As of now, the Madison Acro Facebook page has more than 650 members. Erin Rhoads, who moderates the page, has been a part of the community for about five years.  

Her first introduction was through a “jam” on the square, an informal meet-up. Rhoades shares that many people learn through jams, but some people will go to classes or conventions across the country and share the knowledge with the group later on.  

“It’s an extremely welcoming group of people,” says Rhoads. The group meets through new jams or see if anyone wants to “play.” In acro yoga, the verb “play” is used to signal people interested in getting together to do acro yoga. “It’s very common for giggle fits and it’s a joyful activity,” says Rhoads.  

Acro yoga in Madison is focused on providing a space for those interested to practice the art.
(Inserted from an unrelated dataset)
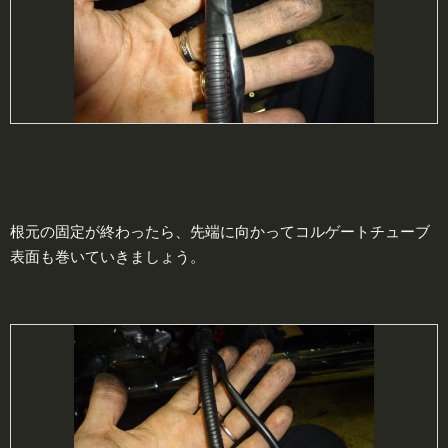
根元の固定が終わったら、先端に向かってコルゲートチューブ
表面も巻いていきましょう。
Rhoads says that like most hobbies, you make “great friends” and people “learn a lot about each other, themselves and how they work with people.” Similar to other forms of yoga and acrobatics, people also gain body awareness and can practice motor skills.  

“My personal favorite things about acro yoga are: the absolutely delightful humans I meet, learning about how bodies work and the strong statement that it’s play,” says Rhoads.  

The participants gather throughout the year, and weather permitting they practice outside and tend to meet more frequently in warmer months. During the winter, most of the jams are held at Madison Circus Space. Rhoads shares that most acro yoga communities are unstructured.

“My only goal is to help more people get to experience it, as currently it’s a hobby or pass time that is often seen off as being on the fringe of society much like yoga as a couple of decades ago,” says Barker.